WORK TO COMPLETE >>
Look through the records below for the line with "-Аренда офисного помещения". Return that line and each one after it up to and including the line with "-Налоги составят 10 тысяч рублей", exactly.

Saved entries >>
---*---
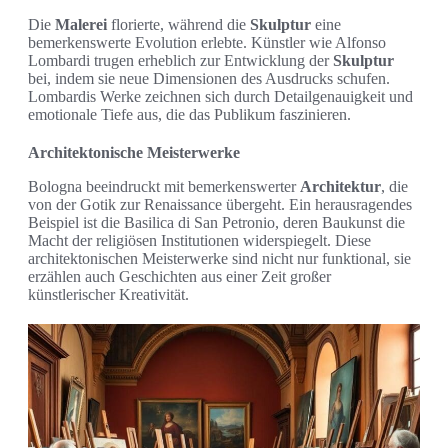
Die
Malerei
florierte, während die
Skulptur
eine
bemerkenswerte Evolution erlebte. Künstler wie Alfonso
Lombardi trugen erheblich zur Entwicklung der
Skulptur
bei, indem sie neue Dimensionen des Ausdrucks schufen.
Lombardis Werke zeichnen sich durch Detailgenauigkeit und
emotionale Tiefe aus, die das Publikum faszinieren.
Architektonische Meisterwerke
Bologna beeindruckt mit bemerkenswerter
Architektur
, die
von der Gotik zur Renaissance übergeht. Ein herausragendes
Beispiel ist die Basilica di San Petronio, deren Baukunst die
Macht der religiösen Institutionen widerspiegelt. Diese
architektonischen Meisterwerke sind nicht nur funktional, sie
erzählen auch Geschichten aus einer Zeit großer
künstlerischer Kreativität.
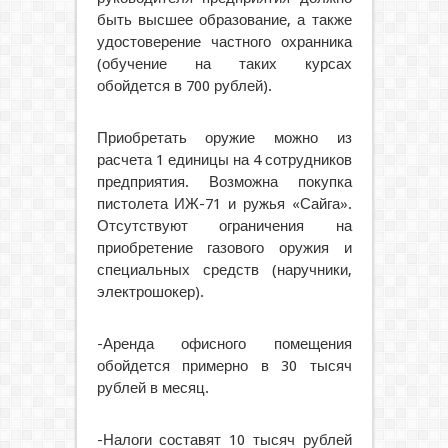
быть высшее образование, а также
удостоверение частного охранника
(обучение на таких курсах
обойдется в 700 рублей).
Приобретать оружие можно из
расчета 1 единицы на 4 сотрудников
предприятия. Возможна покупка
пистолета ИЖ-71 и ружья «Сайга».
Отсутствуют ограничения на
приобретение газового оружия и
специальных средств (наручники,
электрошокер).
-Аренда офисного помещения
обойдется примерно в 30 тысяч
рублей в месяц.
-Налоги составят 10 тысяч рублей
---*---
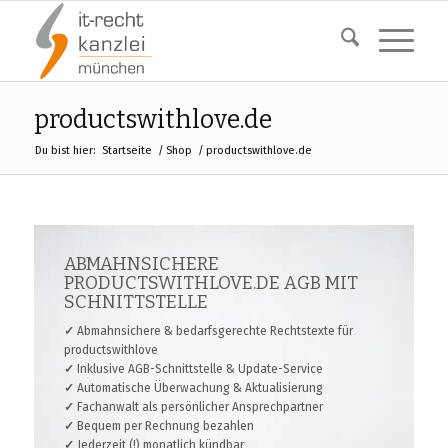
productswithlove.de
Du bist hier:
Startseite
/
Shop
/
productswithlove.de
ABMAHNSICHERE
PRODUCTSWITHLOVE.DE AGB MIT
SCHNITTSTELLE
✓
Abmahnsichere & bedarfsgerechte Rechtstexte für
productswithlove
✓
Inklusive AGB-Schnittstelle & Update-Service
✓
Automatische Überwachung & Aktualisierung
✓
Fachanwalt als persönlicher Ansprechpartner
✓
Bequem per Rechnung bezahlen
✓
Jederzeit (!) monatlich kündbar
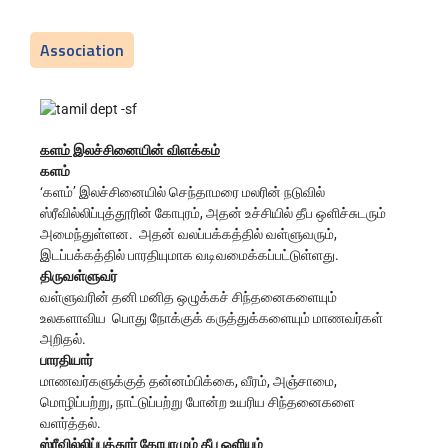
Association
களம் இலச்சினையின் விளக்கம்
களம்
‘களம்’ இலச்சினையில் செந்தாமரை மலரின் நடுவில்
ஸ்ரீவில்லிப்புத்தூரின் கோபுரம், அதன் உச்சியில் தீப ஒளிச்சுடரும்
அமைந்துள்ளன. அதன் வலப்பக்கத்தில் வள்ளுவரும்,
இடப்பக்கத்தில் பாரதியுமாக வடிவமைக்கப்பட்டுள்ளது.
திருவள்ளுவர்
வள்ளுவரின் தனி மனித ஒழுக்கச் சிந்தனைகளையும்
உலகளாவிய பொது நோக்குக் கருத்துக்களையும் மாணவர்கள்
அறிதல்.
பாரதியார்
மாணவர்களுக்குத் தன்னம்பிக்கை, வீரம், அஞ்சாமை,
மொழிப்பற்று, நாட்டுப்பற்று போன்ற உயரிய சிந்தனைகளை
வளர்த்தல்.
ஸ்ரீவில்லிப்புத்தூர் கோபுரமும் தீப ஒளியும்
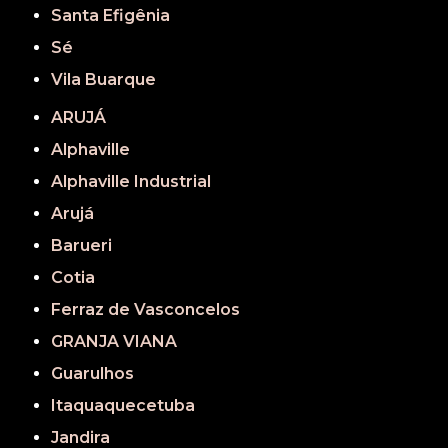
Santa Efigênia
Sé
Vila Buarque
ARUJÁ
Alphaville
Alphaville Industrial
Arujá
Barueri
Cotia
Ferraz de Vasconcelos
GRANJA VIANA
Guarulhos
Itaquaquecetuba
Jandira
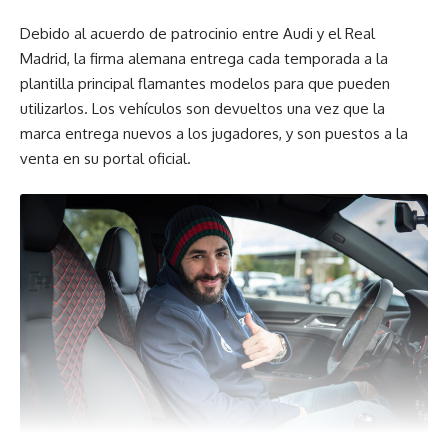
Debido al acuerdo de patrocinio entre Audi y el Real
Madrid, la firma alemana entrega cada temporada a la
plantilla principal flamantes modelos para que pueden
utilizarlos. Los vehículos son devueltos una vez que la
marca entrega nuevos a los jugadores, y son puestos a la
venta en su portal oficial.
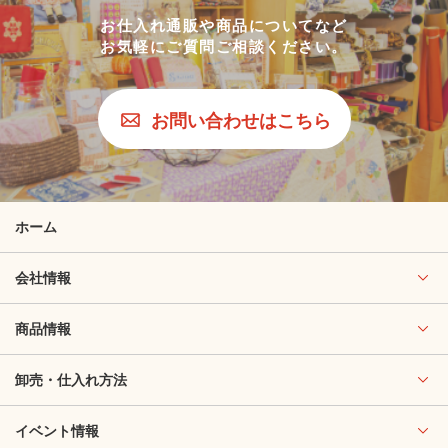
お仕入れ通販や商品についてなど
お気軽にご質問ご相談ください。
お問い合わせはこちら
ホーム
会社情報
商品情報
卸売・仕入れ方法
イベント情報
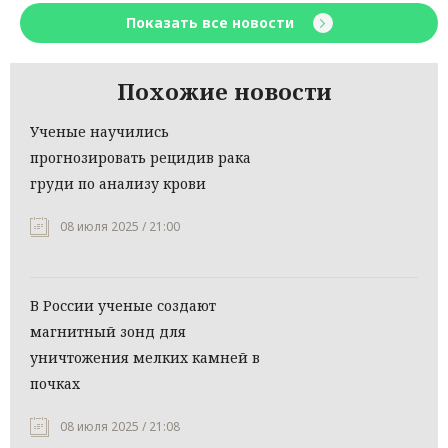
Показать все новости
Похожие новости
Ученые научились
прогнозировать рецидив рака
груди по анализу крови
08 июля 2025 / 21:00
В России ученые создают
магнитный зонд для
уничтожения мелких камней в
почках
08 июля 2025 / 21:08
---*---
YOUR RESPONSE >>
-Аренда офисного помещения
обойдется примерно в 30 тысяч
рублей в месяц.
-Налоги составят 10 тысяч рублей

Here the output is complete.